◆ **ACTION ITEM**
Read through the records. Copy each line that has the word "ahol".

>>>>

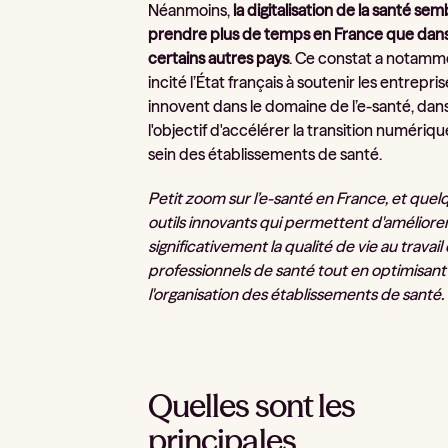
Néanmoins,
la digitalisation de la santé sem
prendre plus de temps en France que dan
certains autres pays
. Ce constat a notamm
incité l’État français à soutenir les entrepris
innovent dans le domaine de l’e-santé, dan
l'objectif d'accélérer la transition numériqu
sein des établissements de santé.
Petit zoom sur l’e-santé en France, et quel
outils innovants qui permettent d'améliore
significativement la qualité de vie au travail
professionnels de santé tout en optimisant
l'organisation des établissements de santé. 
Quelles sont les
principales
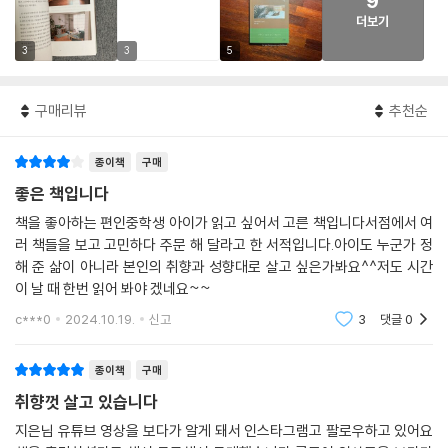
9
더보기
3
3
5
구매리뷰
추천순
종이책
구매
좋은 책입니다
책을 좋아하는 편인중학생 아이가 읽고 싶어서 고른 책입니다서점에서 여
러 책들을 보고 고민하다 주문 해 달라고 한 서적입니다.아이도 누군가 정
해 준 삶이 아니라 본인의 취향과 성향대로 살고 싶은가봐요^^저도 시간
이 날 때 한번 읽어 봐야 겠네요~~
c***0
2024.10.19.
신고
3
댓글
0
종이책
구매
취향껏 살고 있습니다
지은님 유튜브 영상을 보다가 알게 돼서 인스타그램고 팔로우하고 있어요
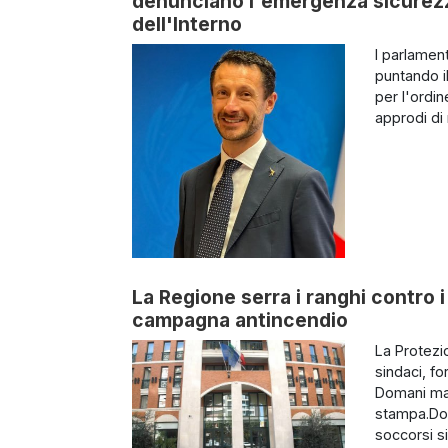
denunciano l'emergenza sicurezza
dell'Interno
I parlamen
puntando il
per l'ordin
approdi di 
La Regione serra i ranghi contro i 
campagna antincendio
La Protezi
sindaci, fo
Domani matt
stampa.Dom
soccorsi si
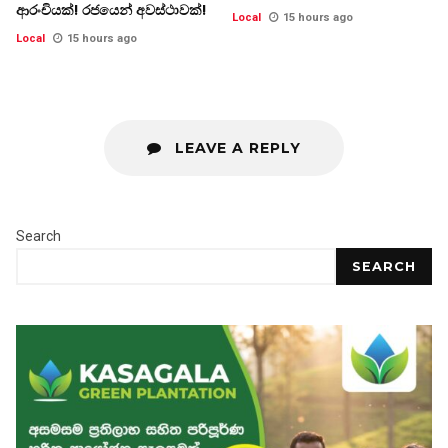
ආරංචියක්! ‍රජයෙන් අවස්ථාවක්!
Local
15 hours ago
Local
15 hours ago
LEAVE A REPLY
Search
SEARCH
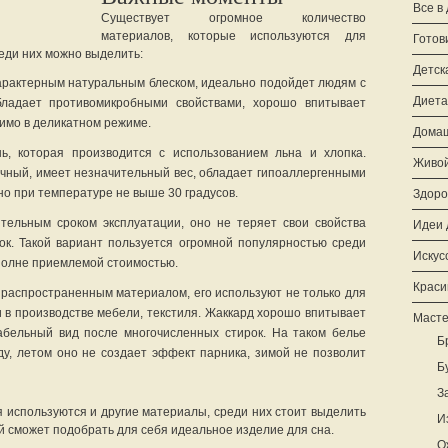
Все в
Существует огромное количество
материалов, которые используются для
Готов
еди них можно выделить:
Детск
рактерным натуральным блеском, идеально подойдет людям с
Диета
бладает противомикробными свойствами, хорошо впитывает
димо в деликатном режиме.
Домаш
ь, которая производится с использованием льна и хлопка.
Живой
чный, имеет незначительный вес, обладает гипоаллергенными
но при температуре не выше 30 градусов.
Здоро
ельным сроком эксплуатации, оно не теряет свои свойства
Идеи 
ок. Такой вариант пользуется огромной популярностью среди
Искус
полне приемлемой стоимостью.
Краси
распространенным материалом, его используют не только для
и в производстве мебели, текстиля. Жаккард хорошо впитывает
Масте
табельный вид после многочисленных стирок. На таком белье
Б
ду, летом оно не создает эффект парника, зимой не позволит
Б
З
я используются и другие материалы, среди них стоит выделить
И
ый сможет подобрать для себя идеальное изделие для сна.
О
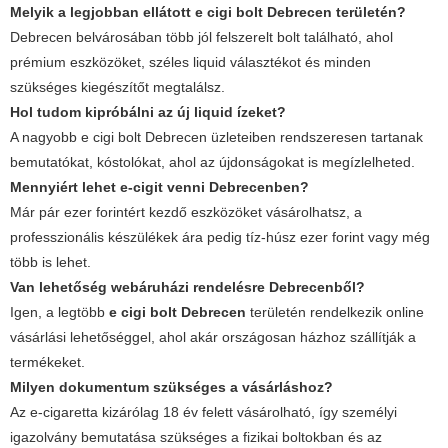
Melyik a legjobban ellátott e cigi bolt Debrecen területén?
Debrecen belvárosában több jól felszerelt bolt található, ahol
prémium eszközöket, széles liquid választékot és minden
szükséges kiegészítőt megtalálsz.
Hol tudom kipróbálni az új liquid ízeket?
A nagyobb e cigi bolt Debrecen üzleteiben rendszeresen tartanak
bemutatókat, kóstolókat, ahol az újdonságokat is megízlelheted.
Mennyiért lehet e-cigit venni Debrecenben?
Már pár ezer forintért kezdő eszközöket vásárolhatsz, a
professzionális készülékek ára pedig tíz-húsz ezer forint vagy még
több is lehet.
Van lehetőség webáruházi rendelésre Debrecenből?
Igen, a legtöbb
e cigi bolt Debrecen
területén rendelkezik online
vásárlási lehetőséggel, ahol akár országosan házhoz szállítják a
termékeket.
Milyen dokumentum szükséges a vásárláshoz?
Az e-cigaretta kizárólag 18 év felett vásárolható, így személyi
igazolvány bemutatása szükséges a fizikai boltokban és az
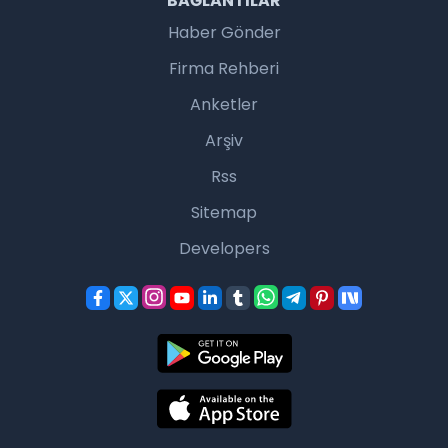
BAĞLANTILAR
Haber Gönder
Firma Rehberi
Anketler
Arşiv
Rss
Sitemap
Developers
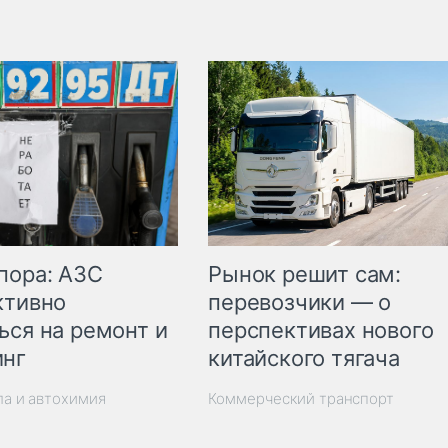
пора: АЗС
Рынок решит сам:
ктивно
перевозчики — о
ься на ремонт и
перспективах нового
инг
китайского тягача
ла и автохимия
Коммерческий транспорт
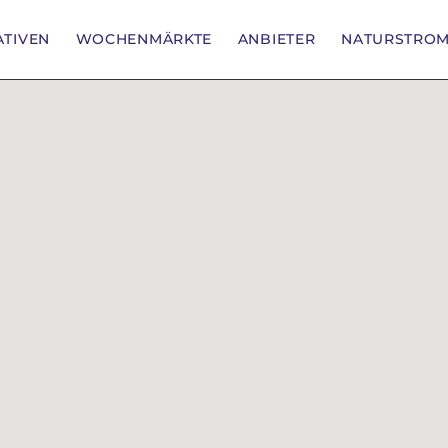
IATIVEN
WOCHENMÄRKTE
ANBIETER
NATURSTRO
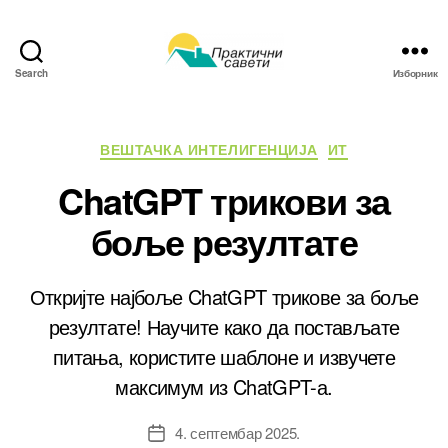
Search
Изборник
Практични
савети
Категорије
ВЕШТАЧКА ИНТЕЛИГЕНЦИЈА
ИТ
ChatGPT трикови за
боље резултате
Откријте најбоље ChatGPT трикове за боље
резултате! Научите како да постављате
питања, користите шаблоне и извучете
максимум из ChatGPT-а.
4. септембар 2025.
Датум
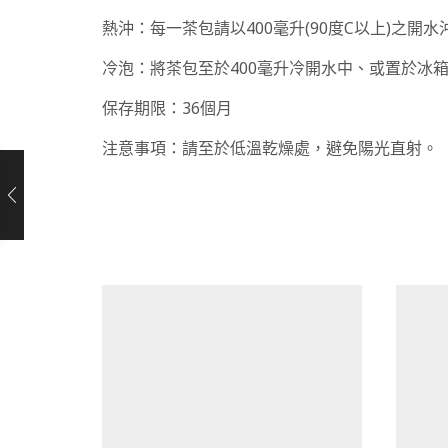
熱沖：每一茶包請以400毫升(90度C以上)之開
冷泡：將茶包至於400毫升冷開水中、或置於冰
保存期限：36個月
注意事項：請至於低溫乾燥處，避免陽光直射。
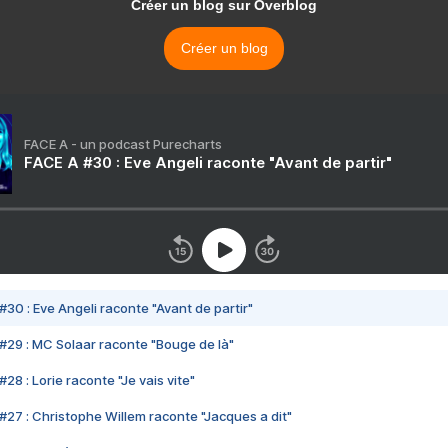
Créer un blog sur Overblog
Créer un blog
FACE A - un podcast Purecharts
FACE A #30 : Eve Angeli raconte "Avant de partir"
#30 : Eve Angeli raconte "Avant de partir"
#29 : MC Solaar raconte "Bouge de là"
28 : Lorie raconte "Je vais vite"
#27 : Christophe Willem raconte "Jacques a dit"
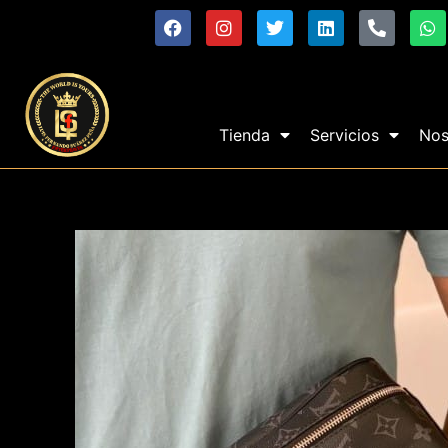
Tienda
Servicios
Nos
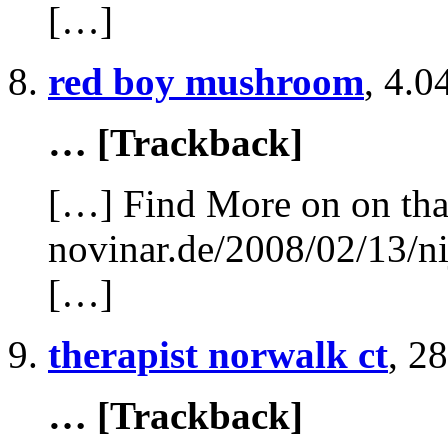
[…]
red boy mushroom
,
4.0
… [Trackback]
[…] Find More on on tha
novinar.de/2008/02/13/ni
[…]
therapist norwalk ct
,
28
… [Trackback]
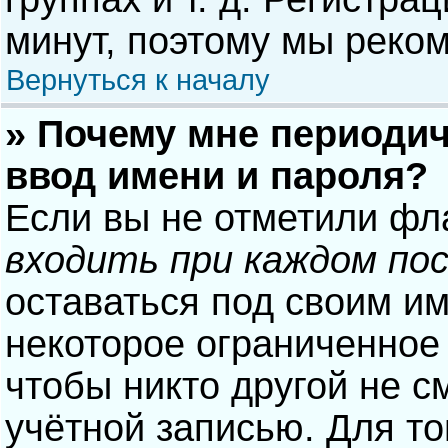
минут, поэтому мы реком
Вернуться к началу
» Почему мне периодич
ввод имени и пароля?
Если вы не отметили фл
входить при каждом по
оставаться под своим и
некоторое ограниченное 
чтобы никто другой не с
учётной записью. Для то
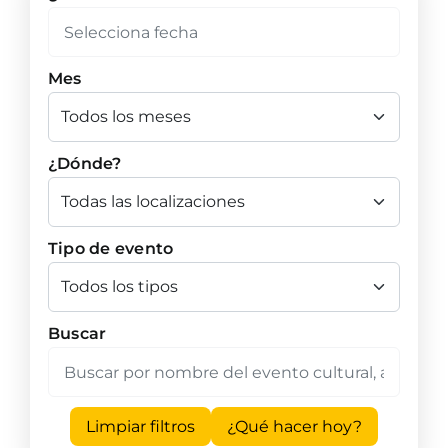
Mes
¿Dónde?
Tipo de evento
Buscar
Limpiar filtros
¿Qué hacer hoy?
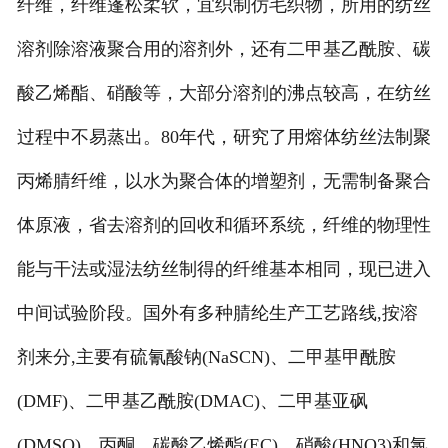
纤维，纤维蓬松柔软，宜织制仿毛织物，所用的纺丝
溶剂除溶液聚合用的溶剂外，还有二甲基乙酰胺、碳
酸乙烯酯、硝酸等，大部分溶剂的沸点较高，在纺丝
过程中不易蒸出。80年代，研究了用熔体纺丝法制聚
丙烯腈纤维，以水为聚合体的增塑剂，无需制备聚合
体原液，省去溶剂的回收和循环系统，纤维的物理性
能与干法或湿法纺丝制得的纤维基本相同，现已进入
中间试验阶段。国外有多种腈纶生产工艺路线,按溶
剂来分,主要有硫氰酸钠(NaSCN)、二甲基甲酰胺
(DMF)、二甲基乙酰胺(DMAC)、二甲基亚砜
(DMSO)、丙酮、碳酸乙烯酯(EC)、硝酸(HNO3)和氯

<<<<

◆ **TASK SOLUTION**
Debrecen belvárosában több jól felszerelt bolt található, ahol
bemutatókat, kóstolókat, ahol az újdonságokat is megízlelheted.
vásárlási lehetőséggel, ahol akár országosan házhoz szállítják a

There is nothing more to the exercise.